We stand on the cusp of 2016 against a finely-balanced backcloth for business and financial markets. The UK and wider macro-economy could be summarised as low-key decent, while being clearly short of giving any grounds for heady optimism. The US economy, pivotal to much of the world’s economic health, has recovered enough from seven lean years following the financial crash for the Federal Reserve to have raised interest rates for the first time since then earlier this month.
Business investment has recovered, but is not in the fast lane. Meanwhile, many corporates have been unveiling reasonable financial results while keeping a wary eye on potentially adverse developments such as any worsening of the downturn in emerging markets or a reversal of the eurozone’s tentative progress back to health.
Expect the so-called “legacy issues” for the banking industry to continue next year
UK manufacturing and exports remain problematic. But the much bigger services sector seems to continue to pull the UK out of a hole. Meanwhile, geo-political influences, this time including the Syrian crisis, the Ukraine standoff and South China Sea tensions, remain with us as wild card factors. Here we look at the bigger picture.
Barring any unlikely volatility on the final day of stock market trading today, the FTSE 100 index that tracks the stock market health of Britain’s biggest companies is finishing 2015 down about 4 per cent. That follows a near-3 per cent fall in 2014.
Mainly the index has been battered by the slump in both oil and commodity prices, a major swing sector of the Footsie these days.

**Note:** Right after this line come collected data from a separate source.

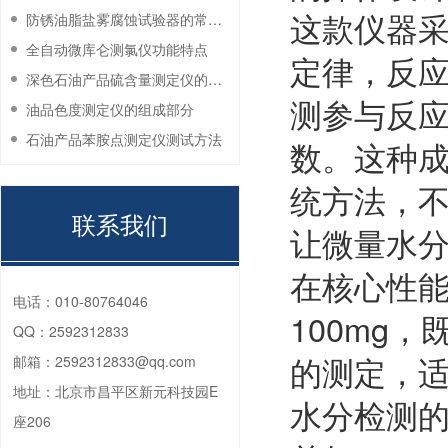
这款仪器
防锈油脂盐雾腐蚀试验器的常见故障与解决方法
全自动微库仑测氯仪功能特点
定律，反
深色石油产品硫含量测定仪的工作环境要求
测参与反
油品色度测定仪的组成部分
石油产品苯胺点测定仪测试方法
数。这种
统方法，
联系我们
让微量水
在核心性能
电话：
010-80764046
100mg
QQ：
2592312833
的测定，适
邮箱：
2592312833@qq.com
地址：
北京市昌平区新元科技园E
水分检测的
座206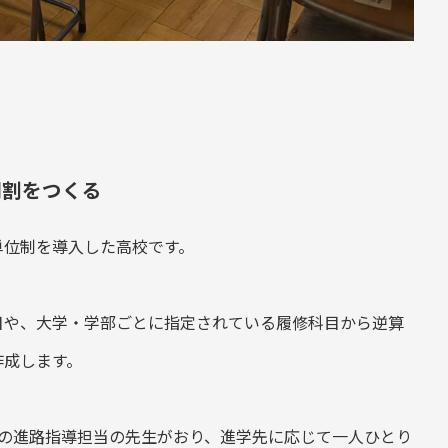
間割をつくる
単位制を導入した高校です。
目や、大学・学部ごとに指定されている履修科目から逆算
作成します。
名の進路指導担当の先生がおり、進学先に応じて一人ひとり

If looked at through that prism, one would not expect blue-chip stocks to do much better in 2016 as there seems little indication of an early recovery for Big Oil or the miners.
That negative backdrop of sentiment will only worsen in the coming year if China’s economic deceleration, which cast a shadow over the second half of 2015, gathers speed.
The Footsie, as for quite a while now, is playing on two factors: the strength of the US recovery and the prospects for weak emerging markets.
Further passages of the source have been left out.